During the rest of the stay, the dose of prophylactic enoxaparin was adjusted based on the Anti-Xa factor levels within the target range of 0.30 IU/mL to 0.59 IU/mL. The mean Anti-Xa factor level was 0.48 IU/mL (0.39−0.59). A total of 62% (100/160) of the patients fell within the target range (0.30 IU/mL to 0.59 IU/mL) while 25% (24/160) within ranges ≥0.60 IU/mL. Enoxaparin doses > 60mg/24h (OR, 4.57; 95%CI, 3.17–6.60; P < .001) and C-reactive protein levels < 175mg/dL (OR, 2.30; 95%CI, 1.28–4.11; P = .002) were independently associated with an increased risk of obtaining Anti-Xa factor values ≥0.60 IU/mL (above the target range) in the multivariate analysis (Supplementary Table S1).The median adjusted enoxaparin dose at the stay was 60 (53−73) mg/24h, which is significantly higher in patients with BMI>30 of 60 (55−80) mg/24h vs. 60 (40−70) mg/24h (P=.01). No variables independently associated with the development of thrombotic events were seen (Supplementary Table S2).

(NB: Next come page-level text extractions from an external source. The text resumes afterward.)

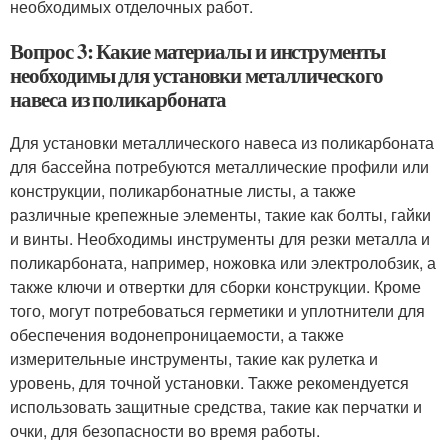
необходимых отделочных работ.
Вопрос 3: Какие материалы и инструменты
необходимы для установки металлического
навеса из поликарбоната
Для установки металлического навеса из поликарбоната
для бассейна потребуются металлические профили или
конструкции, поликарбонатные листы, а также
различные крепежные элементы, такие как болты, гайки
и винты. Необходимы инструменты для резки металла и
поликарбоната, например, ножовка или электролобзик, а
также ключи и отвертки для сборки конструкции. Кроме
того, могут потребоваться герметики и уплотнители для
обеспечения водонепроницаемости, а также
измерительные инструменты, такие как рулетка и
уровень, для точной установки. Также рекомендуется
использовать защитные средства, такие как перчатки и
очки, для безопасности во время работы.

Currently, new studies on the management and prevention of thrombosis in patients with COVID-19 are being published like the INSPIRATION, REMAP-CUP, ATTACC, ACTIV-4a, etc. However, key aspects such as the appropriate dose of LMWH and possible optimization through Anti-Xa factor levels2,3 have not yet been clarified. In our experience, we saw that although steering the dose of prophylactic enoxaparin resulted in 62% of patients having mean Anti-Xa factor levels within the target range, 25% showed higher ranges (≥0.60 IU/mL). Higher doses of heparin (enoxaparin >60mg/24h) and lower C-reactive protein levels (<175mg/dL) were independently associated with a higher risk of overdose. Bösch J et al. found that elevated C-reactive protein values can play a role in resistance to LMWH activity, which could explain why patients from our study with lower values were more exposed to overdose.8 Although levels above the target range can potentially pose a greater risk of complications, only 6% had levels ≥0.70 IU/mL, and the rate of major bleeding was 4%, not particularly higher compared to that described in the medical literature (2%–6%).6,7,9

In this study, the dose of enoxaparin administered at the ICU stay was 60mg/24h (p25−57, 50−73mg). These doses are similar to those reported in former studies (median, 60mg/24h, 50mg/24h to 80mg/24h) that used monitoring with similar target levels (0.4 IU/mL to 0.5 IU/mL) 6. Mohamed A et al. found a high rate of overdose (48%) when intermediate doses (0.5mg/kg/12h) are administered—which is one of the strategies recommended in the medical literature available—and the Anti-Xa levels are monitored.3,7 The risk of overdose could have been higher if this regimen had been used without monitoring given the high rate of obesity (67%) and elevated levels of acute phase reactants found in our cohort.2,3,7

Finally, the objective of steering the dose of enoxaparin based on the Anti-Xa factor is to reduce the risk of thrombotic events. We should mention that, in our study, we found rates of 9%, which is the lower border limit of what has been reported by the medical literature available (9%–26%). However, this analysis is limited because we did not conduct a systematic search for thrombotic events meaning that some events may have been underdiagnosed.2,3

We are aware of the limitations of the study as it is observational and retrospective in nature and includes a non-systematic search for thrombotic events. Also, the size of its sample is limited. In addition, the target range proposed, although similar to that from former studies, is controversial with significant variability in publications (eg, surgical patients, 0.1 IU/mL to 0.3 IU/mL vs other COVID-19 studies, 0.3 IU/mL to 0.7 IU/mL).5,10 Still, we believe that this clinical experience can be useful regarding the design of future studies.

In conclusion, in this study of critically ill patients with COVID-19-induced pneumonia, the Anti-Xa factor levels obtained at the ICU stay allowed us to adjust doses of prophylactic enoxaparin. Nonetheless, there is a high risk of overdose especially in patients with higher enoxaparin doses and lower C-reactive protein levels.